EXERCISE DETAILS – Among the entries below, how many lines have the string "WFDD" in them? Only the number should be given.

** Opening DATA block **

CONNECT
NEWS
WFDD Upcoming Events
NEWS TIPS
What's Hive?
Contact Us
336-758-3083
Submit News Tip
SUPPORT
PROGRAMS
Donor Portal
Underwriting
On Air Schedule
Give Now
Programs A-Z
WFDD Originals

** Closing DATA block **

TASK SOLUTION – 2